La Honda è sempre più padrona del Mondiale. In una gara difficile e ricca di colpi di scena, Pedrosa ottiene la sua seconda vittoria consecutiva davanti a Crutchlow e al compagno Marquez. L’impressione è che la casa dell’ala disponga al momento di una moto nettamente superiore ai rivali e soprattutto di una coppia di piloti la cui rivalità interna sta giocando un ruolo fondamentale in questa prima parte del Mondiale.

Il podio con Pedrosa al centro fra Crutchlow e Marquez
Il podio con Pedrosa al centro fra Crutchlow e Marquez

Honda Straripante, Pedrosa indemoniato, Marquez si conferma.
Pedrosa bissa la vittoria di Jerez con una prova convincente, nella quale ha avuto la freddezza di attendere il momento giusto per sferrare l’attacco decisivo ai suoi rivali. Ha incontrato in Dovizioso il rivale più ostico a inizio gara, ma con due sorpassi decisi e puliti (il primo da cineteca, con una piega allucinante) ne ha avuto ragione ed è scappato via verso la vittoria. Vittoria che sarebbe stata alla portata di Marc Marquez se il giovane fenomeno, partito dalla pole, alla sua prima gara sul bagnato in MotoGP non avesse faticato a trovare il ritmo giusto. La sua rimonta è stata imperiosa e alla fine per lui è arrivato il quarto podio su quattro gare disputate. Fenomeno.

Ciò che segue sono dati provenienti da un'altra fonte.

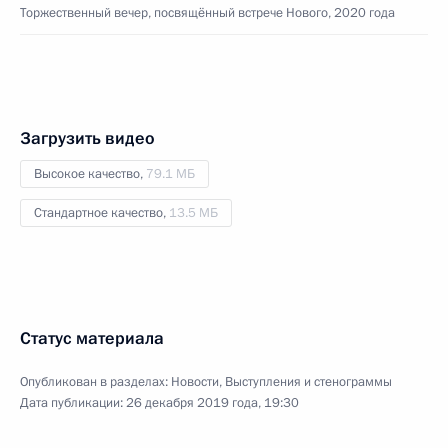
Торжественный вечер, посвящённый встрече Нового, 2020 года
Загрузить видео
Высокое качество,
79.1 МБ
Стандартное качество,
13.5 МБ
Статус материала
Опубликован в разделах:
Новости
,
Выступления и стенограммы
Дата публикации:
26 декабря 2019 года, 19:30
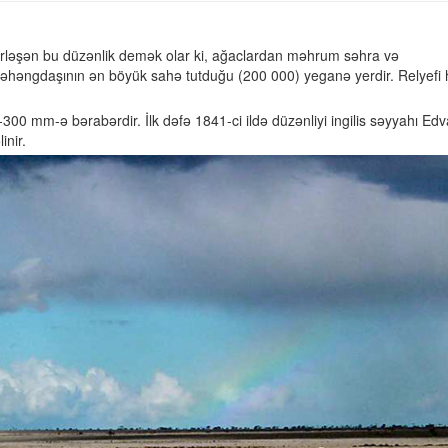
erləşən bu düzənlik demək olar ki, ağaclardan məhrum səhra və
it əhəngdaşının ən böyük sahə tutduğu (200 000) yeganə yerdir. Relyefi
00-300 mm-ə bərabərdir. İlk dəfə 1841-ci ildə düzənliyi ingilis səyyahı Ed
inir.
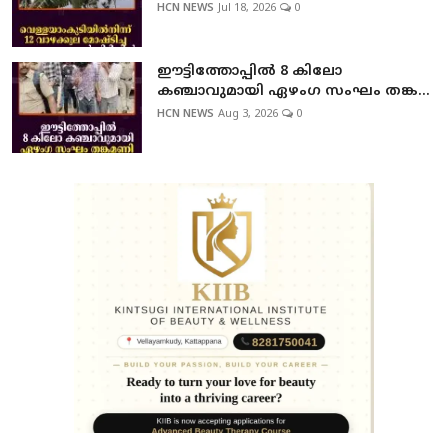
HCN NEWS
Jul 18, 2026
0
ഈട്ടിത്തോപ്പില്‍ 8 കിലോ
കഞ്ചാവുമായി ഏഴംഗ സംഘം തങ്ക...
HCN NEWS
Aug 3, 2026
0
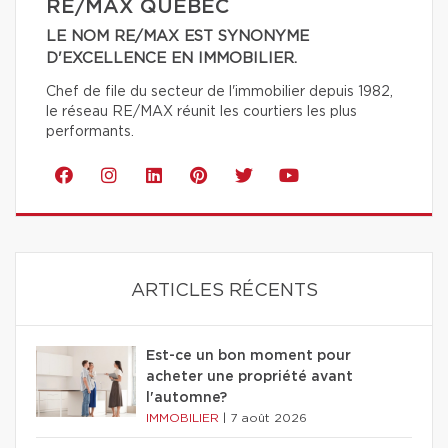
RE/MAX QUÉBEC
LE NOM RE/MAX EST SYNONYME
D'EXCELLENCE EN IMMOBILIER.
Chef de file du secteur de l'immobilier depuis 1982,
le réseau RE/MAX réunit les courtiers les plus
performants.
ARTICLES RÉCENTS
Est-ce un bon moment pour
acheter une propriété avant
l'automne?
IMMOBILIER
|
7 août 2026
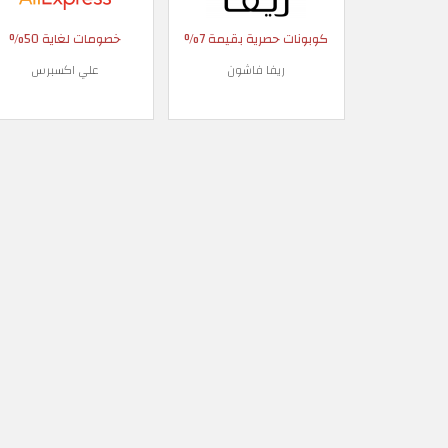
كوبونات حصرية بقيمة 7%
خصومات لغاية 50%
ريفا فاشون
علي اكسبرس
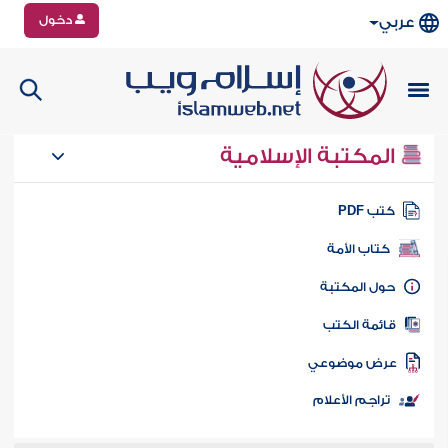
دخول
عربي
المكتبة الإسلامية
تب PDF
كتاب الأمة
ول المكتبة
ائمة الكتب
رض موضوعي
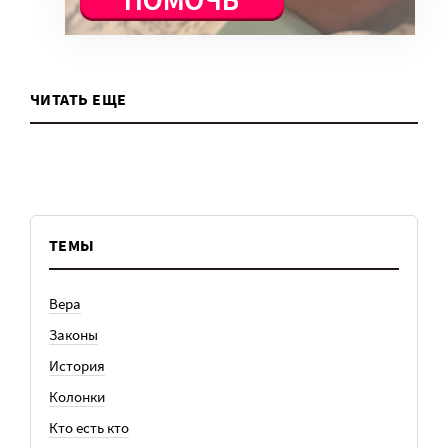
ЧИТАТЬ ЕЩЕ
ТЕМЫ
Вера
Законы
История
Колонки
Кто есть кто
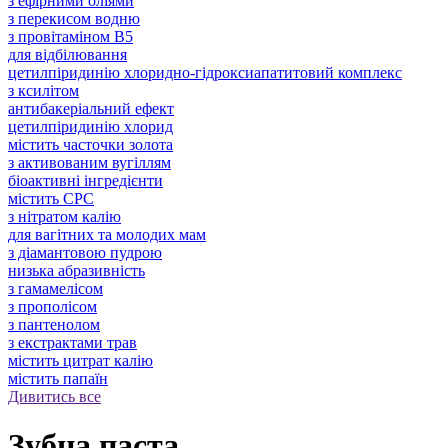
з ефірними оліями
з перекисом водню
з провітаміном В5
для відбілювання
цетилпіридинію хлоридно-гідроксиапатитовий комплекс
з ксилітом
антибакеріальний ефект
цетилпіридинію хлорид
містить часточки золота
з активованим вугіллям
біоактивні інгредієнти
містить CPC
з нітратом калію
для вагітних та молодих мам
з діамантовою пудрою
низька абразивність
з гамамелісом
з прополісом
з пантенолом
з екстрактами трав
містить цитрат калію
містить папаїн
Дивитись все
Зубна паста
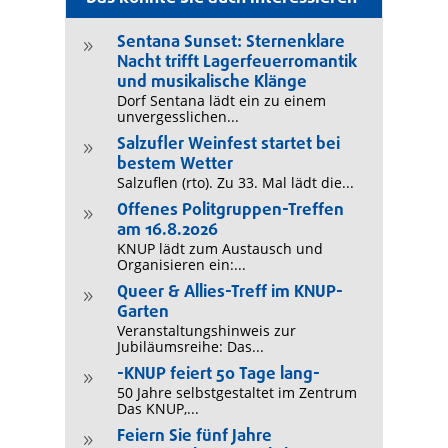
Sentana Sunset: Sternenklare
9
Nacht trifft Lagerfeuerromantik
und musikalische Klänge
Dorf Sentana lädt ein zu einem
unvergesslichen...
Salzufler Weinfest startet bei
9
bestem Wetter
Salzuflen (rto). Zu 33. Mal lädt die...
Offenes Politgruppen-Treffen
9
am 16.8.2026
KNUP lädt zum Austausch und
Organisieren ein:...
Queer & Allies-Treff im KNUP-
9
Garten
Veranstaltungshinweis zur
Jubiläumsreihe: Das...
-KNUP feiert 50 Tage lang-
9
50 Jahre selbstgestaltet im Zentrum
Das KNUP,...
Feiern Sie fünf Jahre
9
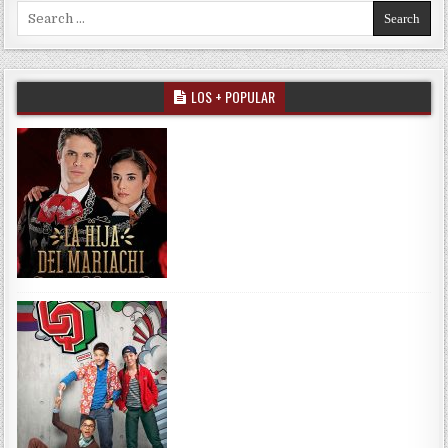
Search for:
LOS + POPULAR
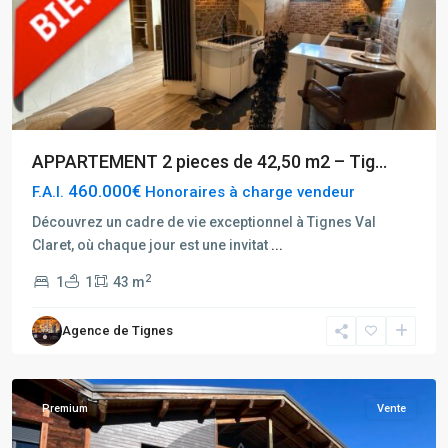
APPARTEMENT 2 pieces de 42,50 m2 – Tig...
460.000€
F.A.I.
Honoraires à charge vendeur
Découvrez un cadre de vie exceptionnel à Tignes Val
Rhône
Claret, où chaque jour est une invitat
...
Alpes
,
2
1
1
43 m
Bourg
Saint
Agence de Tignes
Maurice
,
Seez
Premium
Vente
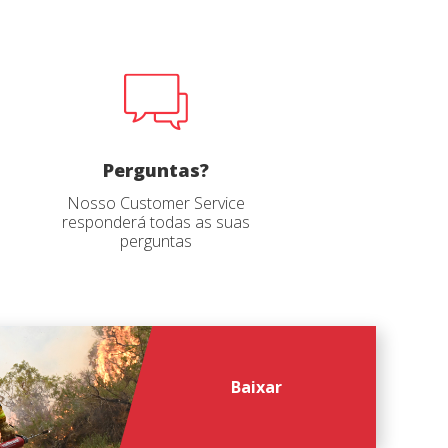
file
*
Perguntas?
Nosso Customer Service
responderá todas as suas
perguntas
Baixar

Dovizioso in lotta con Pedrosa
Dovizioso in lotta con Pedrosa

Ducati, la pioggia ti fa bella. Dovizioso a un passo dal podio.
Il DNA della Ducati non cambia, col bagnato la rossa è sempre andata bene e Andrea Dovizioso l’ha dimostrato con una gara d’attacco, nella quale è stato l’unico in grado di tener testa a Pedrosa, almeno all’inizio; quando poi la pista ha cominciato ad asciugarsi, ha iniziato a perder progressivamente terreno e negli ultimi due giri Marquez gli ha scippato il podio. Buon quinto posto per Hayden in una gara molto difficile, senza però gli acuti del compagno di squadra. Bravo il collaudatore Pirro che si piazza ottavo, mentre Iannone, acciaccato non va oltre l’undicesimo posto.

Crutchlow salva la Yamaha, Rossi e Lorenzo si leccano le ferite.
Senza Cal Crutchlow, il weekend per la Yamaha avrebbe assunto proporzioni catastrofiche. Il funambolo inglese del team satellite Tech3 ha corso nonostante una frattura alla tibia rimediata in un volo durante la qualifica. Partito in sordina, ha cominciato a girare sui tempi dei primi, andando a prendere uno dopo l’altro quelli davanti a lui cogliendo il primo podio stagionale. Giù dal podio per la prima volta invece il team Yamaha ufficiale di Lorenzo e Rossi. Il campione in carica ha sorpreso in negativo e dopo aver dominato il Warm-Up, in gara ha perso presto contatto con i primi, terminando settimo e staccatissimo. Peggio ancora ha fatto Valentino Rossi che dopo aver lottato per il podio, a dieci giri da termine è scivolato in una curva lenta; ripartito, ha preso i punti del dodicesimo posto, sicuramente poco su una pista “amica”.

Migliore delle CRT il solito Aleix Espargaro, osservato speciale da alcune case per la prossima stagione, mentre in classifica generale Pedrosa balza al comando davanti al compagno Marquez e Lorenzo.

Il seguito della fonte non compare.